The task =>
Only an exact copy is wanted: the lines from the one holding "ΟΡΟΙ ΧΡΗΣΗΣ" through the last line below, minus the pictures.

■ ■ ■

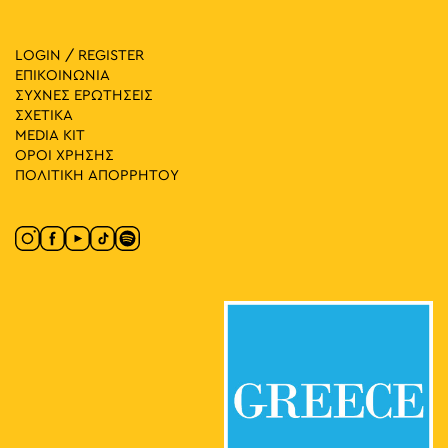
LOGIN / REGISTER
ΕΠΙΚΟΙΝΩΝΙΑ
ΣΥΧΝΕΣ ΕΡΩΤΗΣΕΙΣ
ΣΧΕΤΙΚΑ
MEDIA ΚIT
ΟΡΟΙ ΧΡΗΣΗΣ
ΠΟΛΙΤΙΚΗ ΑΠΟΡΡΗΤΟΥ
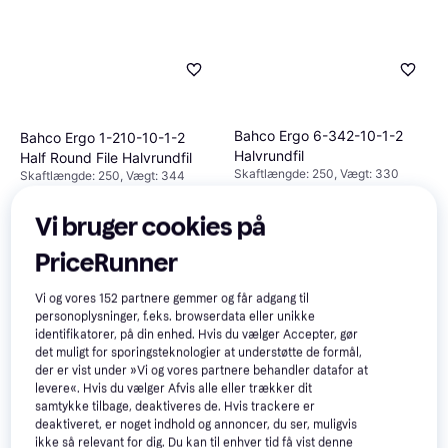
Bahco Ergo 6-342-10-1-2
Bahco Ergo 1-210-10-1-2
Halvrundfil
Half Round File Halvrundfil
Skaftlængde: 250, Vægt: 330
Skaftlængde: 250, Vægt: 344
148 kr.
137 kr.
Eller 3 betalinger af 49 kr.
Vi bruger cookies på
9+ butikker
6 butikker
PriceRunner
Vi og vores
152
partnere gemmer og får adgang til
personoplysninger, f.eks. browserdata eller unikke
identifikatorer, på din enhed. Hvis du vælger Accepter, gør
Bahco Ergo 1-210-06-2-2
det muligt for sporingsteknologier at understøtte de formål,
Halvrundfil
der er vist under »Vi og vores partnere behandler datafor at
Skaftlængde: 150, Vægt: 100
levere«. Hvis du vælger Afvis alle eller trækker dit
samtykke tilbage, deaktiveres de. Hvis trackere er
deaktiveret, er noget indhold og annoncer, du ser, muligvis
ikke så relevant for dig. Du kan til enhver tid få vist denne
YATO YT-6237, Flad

■ ■ ■

Result =>
ΟΡΟΙ ΧΡΗΣΗΣ
ΠΟΛΙΤΙΚΗ ΑΠΟΡΡΗΤΟΥ
Bahco Ergo 6-342-10-1-2
Bahco Ergo 1-210-10-1-2
Halvrundfil
Half Round File Halvrundfil
Skaftlængde: 250, Vægt: 330
Skaftlængde: 250, Vægt: 344
148 kr.
137 kr.
Eller 3 betalinger af 49 kr.
Vi bruger cookies på
9+ butikker
6 butikker
PriceRunner
Vi og vores
152
partnere gemmer og får adgang til
personoplysninger, f.eks. browserdata eller unikke
identifikatorer, på din enhed. Hvis du vælger Accepter, gør
Bahco Ergo 1-210-06-2-2
det muligt for sporingsteknologier at understøtte de formål,
Halvrundfil
der er vist under »Vi og vores partnere behandler datafor at
Skaftlængde: 150, Vægt: 100
levere«. Hvis du vælger Afvis alle eller trækker dit
samtykke tilbage, deaktiveres de. Hvis trackere er
deaktiveret, er noget indhold og annoncer, du ser, muligvis
ikke så relevant for dig. Du kan til enhver tid få vist denne
YATO YT-6237, Flad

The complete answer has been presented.